Pak ganern
- Genres: Hand game with the use of the upper body
- Players: Minimum of 2
- Setup time: None
- Playing time: Instant
- Chance: None to some, depending on the skill level of those playing

= Pak ganern game =

Pak Ganern Game is a modern game which has gained popularity in the Philippines. The game was derived from the Filipino clap game "Nanay, Tatay", but in Pak Ganern, players need to say "Pak Ganern" instead of "Nanay, Tatay". When someone makes a mistake, they are punished as the other players agree.

==Background==
According to anthropologist and professor Felipe Jocano Jr. from the University of the Philippines Diliman in an interview, a phrase like "pak ganern" appeals to the Filipino sense of humor.

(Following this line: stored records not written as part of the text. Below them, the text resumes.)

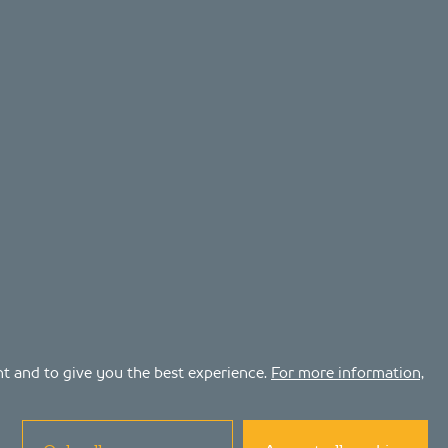
ent and to give you the best experience.
For more information,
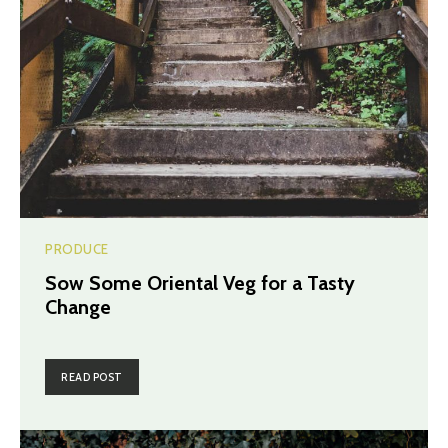
PRODUCE
Sow Some Oriental Veg for a Tasty
Change
READ POST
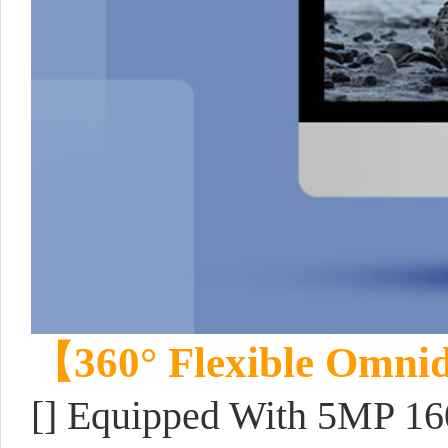
【360° Flexible Omnid
[] Equipped With 5MP 16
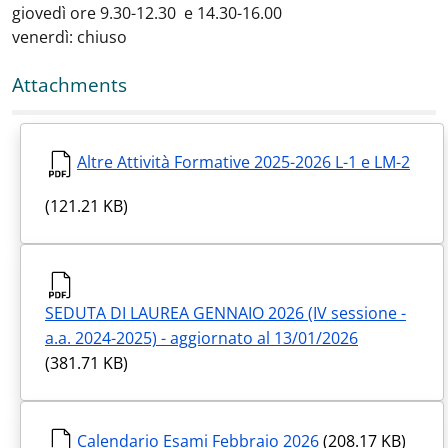
giovedì ore 9.30-12.30 e 14.30-16.00
venerdì: chiuso
Attachments
Altre Attività Formative 2025-2026 L-1 e LM-2
(121.21 KB)
SEDUTA DI LAUREA GENNAIO 2026 (IV sessione -
a.a. 2024-2025) - aggiornato al 13/01/2026
(381.71 KB)
Calendario Esami Febbraio 2026
(208.17 KB)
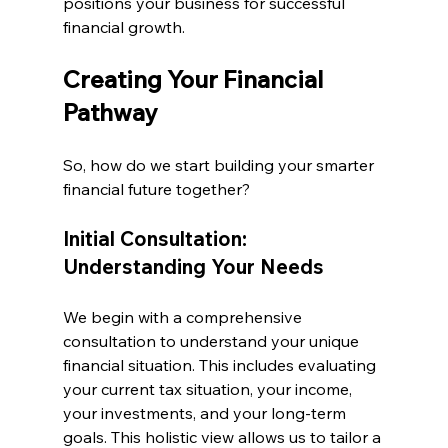
positions your business for successful 
financial growth.
Creating Your Financial 
Pathway
So, how do we start building your smarter 
financial future together?
Initial Consultation: 
Understanding Your Needs
We begin with a comprehensive 
consultation to understand your unique 
financial situation. This includes evaluating 
your current tax situation, your income, 
your investments, and your long-term 
goals. This holistic view allows us to tailor a 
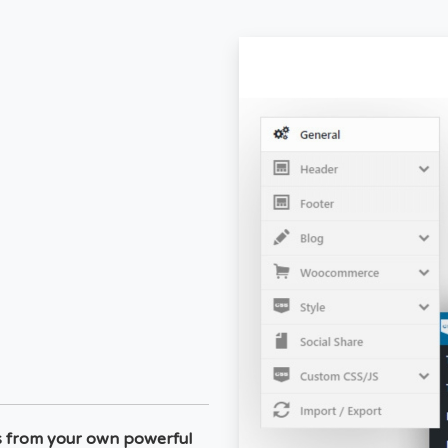
s from your own powerful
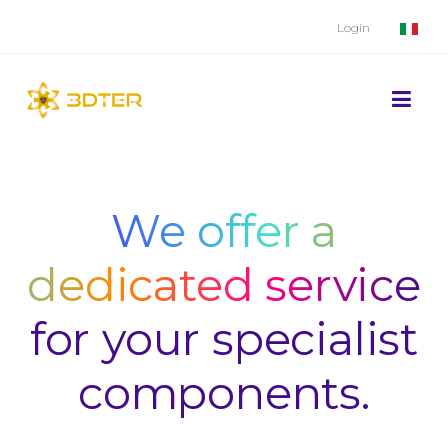
Login
We offer a
dedicated service
for your specialist
components.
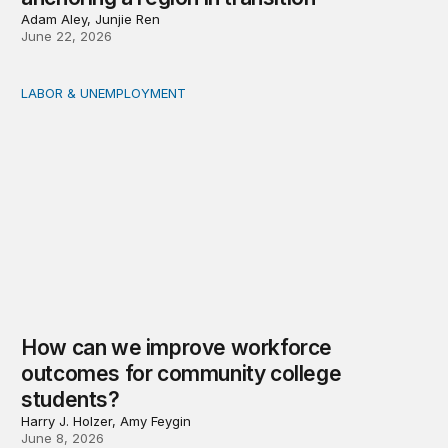
Adam Aley, Junjie Ren
June 22, 2026
LABOR & UNEMPLOYMENT
How can we improve workforce outcomes for communit
How can we improve workforce
outcomes for community college
students?
Harry J. Holzer, Amy Feygin
June 8, 2026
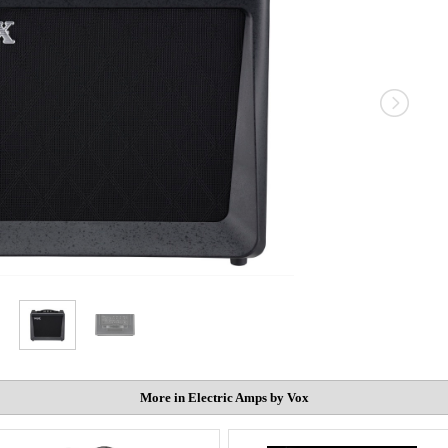
More in Electric Amps by Vox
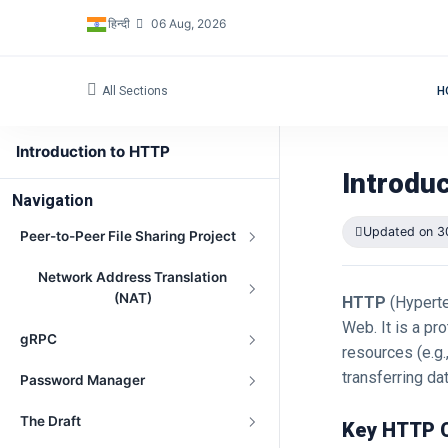
हिन्दी
06 Aug, 2026
All Sections
H
Introduction to HTTP
Introdu
Navigation
Updated on 3
Peer-to-Peer File Sharing Project
Network Address Translation
(NAT)
HTTP
(Hyperte
Web. It is a p
gRPC
resources (e.g.
transferring da
Password Manager
The Draft
Key HTTP 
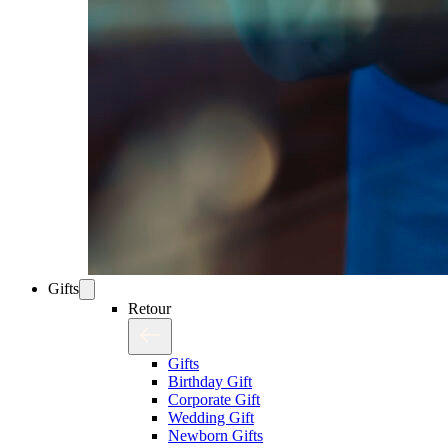
Gifts
Retour
Gifts
Birthday Gift
Corporate Gift
Wedding Gift
Newborn Gifts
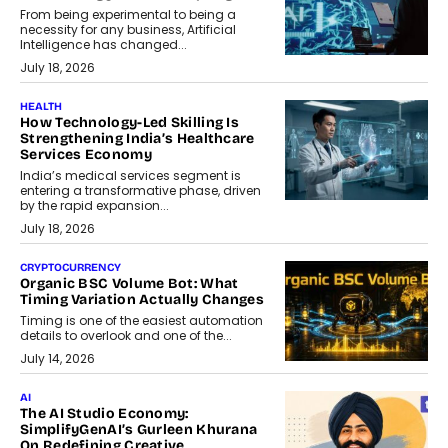
From being experimental to being a
necessity for any business, Artificial
Intelligence has changed...
July 18, 2026
HEALTH
How Technology-Led Skilling Is
Strengthening India’s Healthcare
Services Economy
India’s medical services segment is
entering a transformative phase, driven
by the rapid expansion...
July 18, 2026
CRYPTOCURRENCY
Organic BSC Volume Bot: What
Timing Variation Actually Changes
Timing is one of the easiest automation
details to overlook and one of the...
July 14, 2026
AI
The AI Studio Economy:
SimplifyGenAI’s Gurleen Khurana
On Redefining Creative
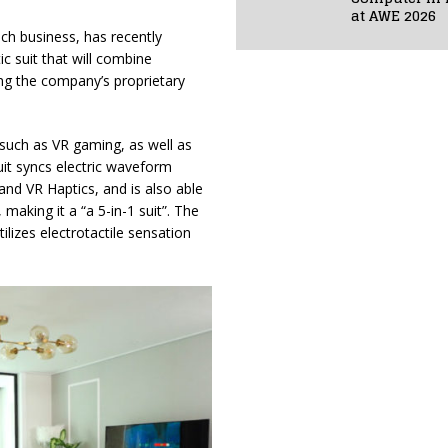
at AWE 2026
ch business, has recently
ic suit that will combine
sing the company’s proprietary
 such as VR gaming, as well as
it syncs electric waveform
nd VR Haptics, and is also able
making it a “a 5-in-1 suit”. The
lizes electrotactile sensation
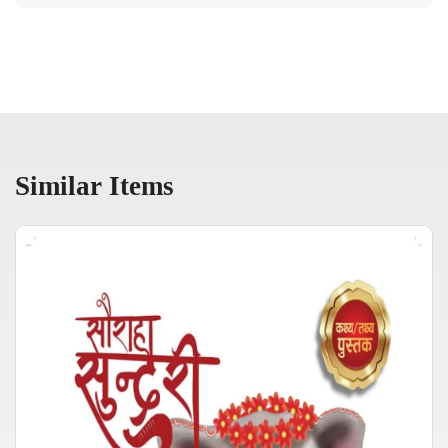
Similar Items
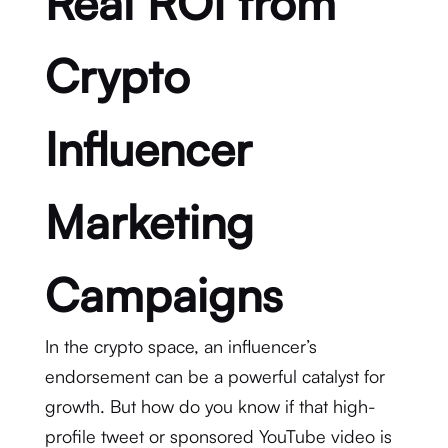
Real ROI from
Crypto
Influencer
Marketing
Campaigns
In the crypto space, an influencer’s
endorsement can be a powerful catalyst for
growth.
But how do you know if that high-
profile tweet or sponsored YouTube video is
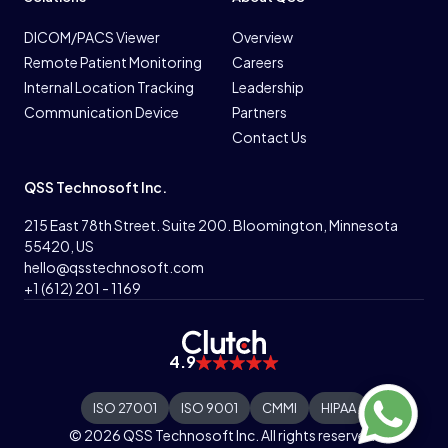
DICOM/PACS Viewer
Overview
Remote Patient Monitoring
Careers
Internal Location Tracking
Leadership
Communication Device
Partners
Contact Us
QSS Technosoft Inc.
215 East 78th Street. Suite 200. Bloomington, Minnesota
55420, US
hello@qsstechnosoft.com
+1 (612) 201 - 1169
4.9
ISO 27001
ISO 9001
CMMI
HIPAA
© 2026 QSS Technosoft Inc. All rights reserved.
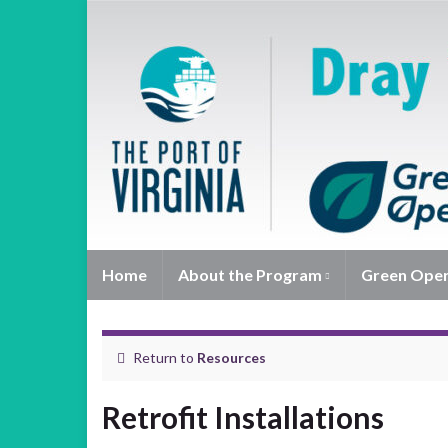
Home
About the Program
Green Ope
Return to
Resources
Retrofit Installations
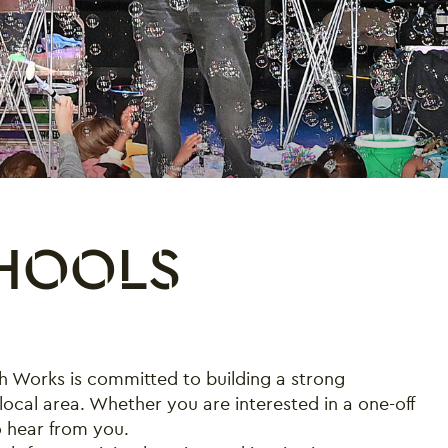
CHOOLS
h Works is committed to building a strong
local area. Whether you are interested in a one-off
o hear from you.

He said that “Ganern” is from the Tagalog word “ganoón” ("like that") undergoing rhotic harmony, while “pak” is “tumpák” ("correct"), though it may also be an onomatopoeia for an explosion. By combining the two words, a different meaning is formed, with Jocano noting this linguistic manner of humbling one's self using humor is a Filipino cultural trait. He added though there is no inherent or absolute meaning to either "pak" or "ganern", speakers of the language can still instantly create sentence constructions that sound like a winner.

==Growing popularity==
The game was introduced by host and comedian Vice Ganda in the Philippine noontime variety show, It's Showtime, on the August 17, 2016 episode of the program. Vice, describing the game as "the game that real men are playing," demonstrates the mechanics with the help of fellow It's Showtime hosts Vhong Navarro, Jhong Hilario, and Billy Crawford.

Due to the popularity of the game, Filipino celebrities play along with the game. This includes Bianca Umali, Miguel Tanfelix, Jason Dy, KZ Tandingan, Jay R, Kyla, Daryl Ong, Robi Domingo, Tippy Dos Santos, and It's Showtimes all-male dance group Hashtags.